Re: "Cruel to be kind?", I cannot afford to buy my own house and I am sick and tired of my taxes paying for people who have no intention of changing (HT 16 January, page 28).

It's about time people were made to be responsible and pay the consequences for their actions. The junkie prostitute in the original case study, Helen, chose to take drugs and therefore become addicted. She chose prostitution. I imagine she is not working in a position that would include paying tax and National Insurance, and is more than likely claiming benefits.

As Peta Waters-Dewhurst says, there are numerous organisations that could help Helen but Helen has to seek help and stop expecting it.

Evicting her was not moving the problem from one doorstep to the next.

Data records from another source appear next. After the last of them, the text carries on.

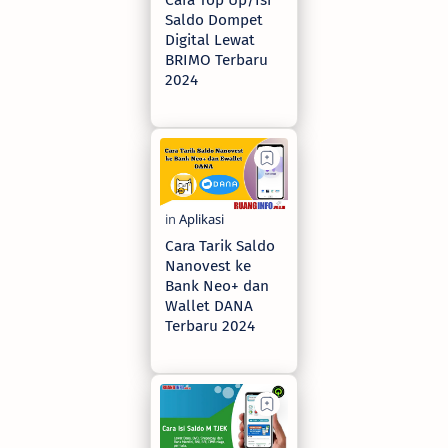
Cara Top Up/Isi
Saldo Dompet
Digital Lewat
BRIMO Terbaru
2024
2 years ago
Cara Tarik Saldo
Nanovest ke
Bank Neo+ dan
Wallet DANA
Terbaru 2024
2 years ago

While Helen continues in her chosen lifestyle she will always be a problem, but why should other people have to suffer because of her lack of respect for herself and for the people around her? If evicting troublesome tenants does nothing to help, what about building social accommodation just to house the tenants who won't change and insist on leading disruptive lives?

Decisions made by Waters-Dewhurst and like-minded liberals (who will never have to suffer the consequences) that blight the lives of the neighbours of "tenants from hell". Maybe if she was made to live next door to drug-taking prostitutes for six months, her attitude might change and her decisions tend more towards the decent tenants' favour.